Traversing Directories in BSD

A reasonably fast way to traverse a directory hierarchy is to use the BSD-level fts routines. Like the Carbon catalog iterators, these routines let you walk a file hierarchy and examine each file and directory. Unlike the Carbon catalog iterators, you cannot use the fts routines to retrieve a file’s Finder type or a directory’s valence. To gather information of that nature, you must call additional routines, which adds an additional expense.

For detailed information on how to use the BSD fts routines, see the fts(3) man page entry.

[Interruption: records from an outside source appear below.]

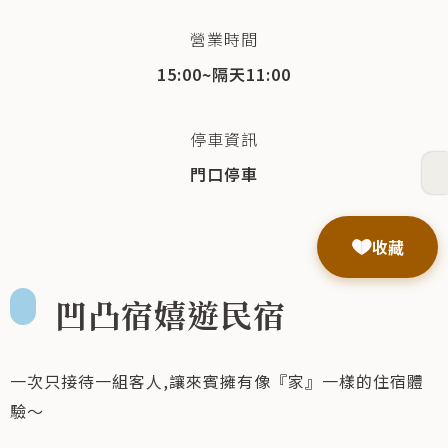
營業時間
15:00~隔天11:00
停車資訊
門口停車
收藏
凹凸宿嬉遊民宿
一次只接待一組客人,讓來賓擁有像『家』一樣的住宿體
驗～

Searching Directory Catalogs

If you need to search for information on a hard disk, consider using the Carbon FSCatalogSearch function. This function is optimized for reading the disk catalog information and is significantly faster than iterating the directories yourself and searching for the information.

Improving Iteration Memory Usage

Whenever you iterate the contents of a directory, you should be careful to check your virtual memory usage in top. If you notice your memory usage increasing during the iteration cycle, you may want to use Shark, MallocDebug, or ObjectAlloc to investigate your allocation patterns further. A significant increase in the number of resident memory pages during your iteration could cause paging to occur in low-memory situations.

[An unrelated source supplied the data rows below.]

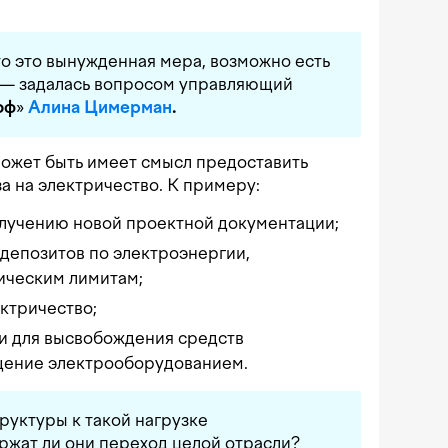
то это вынужденная мера, возможно есть
, — задалась вопросом управляющий
оф
»
Алина Цимерман
.
 может быть имеет смысл предоставить
за на электричество. К примеру:
лучению новой проектной документации;
депозитов по электроэнергии,
ическим лимитам;
ктричество;
и для высвобождения средств
щение электрооборудованием.
руктуры к такой нагрузке
ржат ли они переход целой отрасли?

If you find your memory allocation or usage increasing during an iteration, you should examine ways to reduce your overall memory consumption. Rather than allocating new memory for storing data, try to recycle existing memory blocks or eliminate specific allocations altogether. The example in Listing 1 shows an efficient way to maintain a low memory footprint for Carbon-based iterators. For Cocoa applications using an NSFileManager object to walk the items in a directory, consider adding an NSAutoreleasePool inside your iteration loop to reclaim any released objects.